An active lifestyle throughout the life cycle seems to delay cognitive aging and dementia and has also been
evaluated as an intervention against addiction to cocaine and other drugs of abuse. In epidemiological studies with
humans, it has proved difficult to separate the cognitive, social and physical components from other variables that
influence lifestyle. Studies in animal models are useful for evaluating the impact of each of these factors and for
uncovering the underlying mechanisms of the benefits of complex environments. Preclinical studies have employed the
Environmental Enrichment paradigm (EE) which has been proposed as a preclinical model of positive life experiences in
humans. EE has been associated with protective effects against addiction to some drugs, but few studies have been carried
out in order to evaluate how its actions interact with nicotine addiction.
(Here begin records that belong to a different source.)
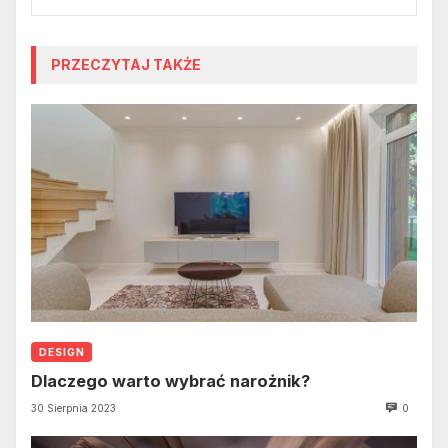
PRZECZYTAJ TAKŻE
DESIGN
Dlaczego warto wybrać narożnik?
30 Sierpnia 2023
0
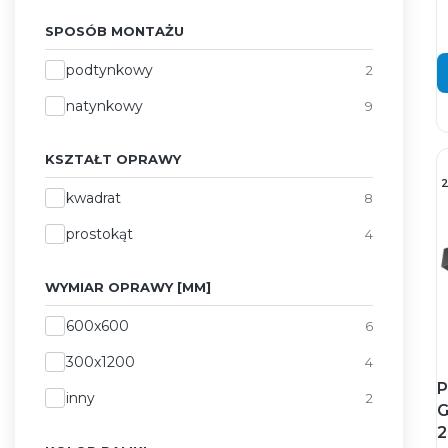
SPOSÓB MONTAŻU
Sposób montażu
podtynkowy
2
natynkowy
9
KSZTAŁT OPRAWY
Kształt oprawy
kwadrat
8
prostokąt
4
WYMIAR OPRAWY [MM]
Wymiar oprawy [mm]
600x600
6
300x1200
4
P
inny
2
G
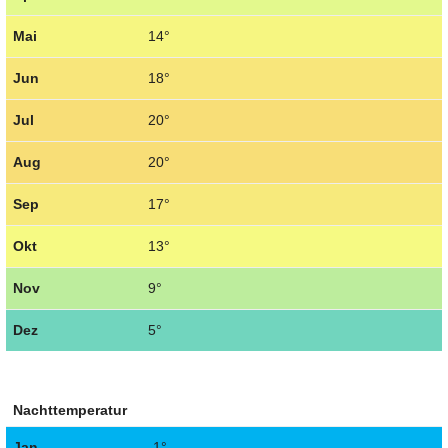
Mai
14°
Jun
18°
Jul
20°
Aug
20°
Sep
17°
Okt
13°
Nov
9°
Dez
5°
Nachttemperatur
Jan
-1°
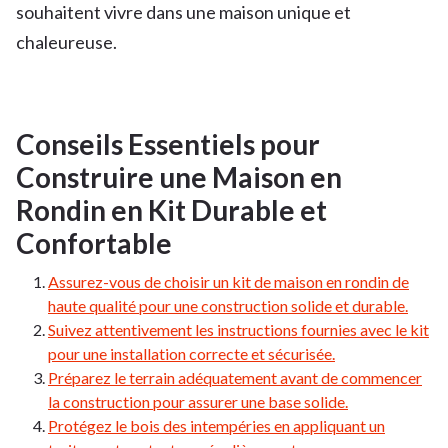
souhaitent vivre dans une maison unique et
chaleureuse.
Conseils Essentiels pour
Construire une Maison en
Rondin en Kit Durable et
Confortable
Assurez-vous de choisir un kit de maison en rondin de
haute qualité pour une construction solide et durable.
Suivez attentivement les instructions fournies avec le kit
pour une installation correcte et sécurisée.
Préparez le terrain adéquatement avant de commencer
la construction pour assurer une base solide.
Protégez le bois des intempéries en appliquant un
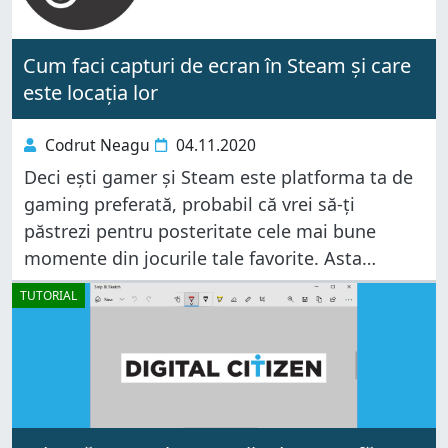
Cum faci capturi de ecran în Steam și care
este locația lor
Codrut Neagu
04.11.2020
Deci ești gamer și Steam este platforma ta de
gaming preferată, probabil că vrei să-ți
păstrezi pentru posteritate cele mai bune
momente din jocurile tale favorite. Asta
înseamnă că vrei să faci capturi de ecran în
TUTORIAL
timp ce te joci.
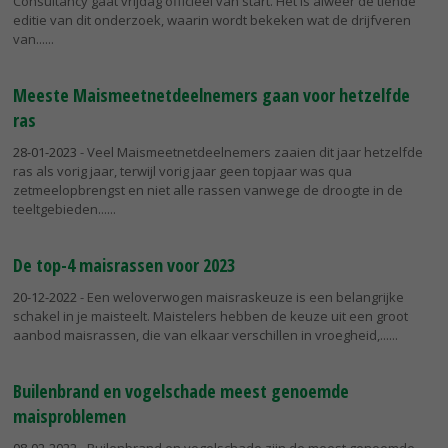
Consultancy gaat vrijdag officieel van start. Het is alweer de tiende
editie van dit onderzoek, waarin wordt bekeken wat de drijfveren
van...
Meeste Maismeetnetdeelnemers gaan voor hetzelfde
ras
28-01-2023
- Veel Maismeetnetdeelnemers zaaien dit jaar hetzelfde
ras als vorig jaar, terwijl vorig jaar geen topjaar was qua
zetmeelopbrengst en niet alle rassen vanwege de droogte in de
teeltgebieden...
De top-4 maisrassen voor 2023
20-12-2022
- Een weloverwogen maisraskeuze is een belangrijke
schakel in je maisteelt. Maistelers hebben de keuze uit een groot
aanbod maisrassen, die van elkaar verschillen in vroegheid,...
Builenbrand en vogelschade meest genoemde
maisproblemen
08-02-2022
- Builenbrand en vogelschade zijn de meest genoemde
In this context, the main aim of this review is to
provide an analysis of the preclinical studies evaluating the interaction between exposure to enriched environments with
the neurobiological and behavioral effects of nicotine administration. These studies will contribute to the development of
future preventive and therapeutic applications of enriched environments and positive experiences for drug addiction in
human beings, taking into account individual vulnerability. They also may shed light on new approaches to the treatment
of nicotine addiction, as interventions based in physical exercise in interaction with other environmental variables.
Keywords: Addiction, cognitive activity, environmental enrichment, nicotine, mice, physical activity, rats, sensorial
stimulation, social interaction.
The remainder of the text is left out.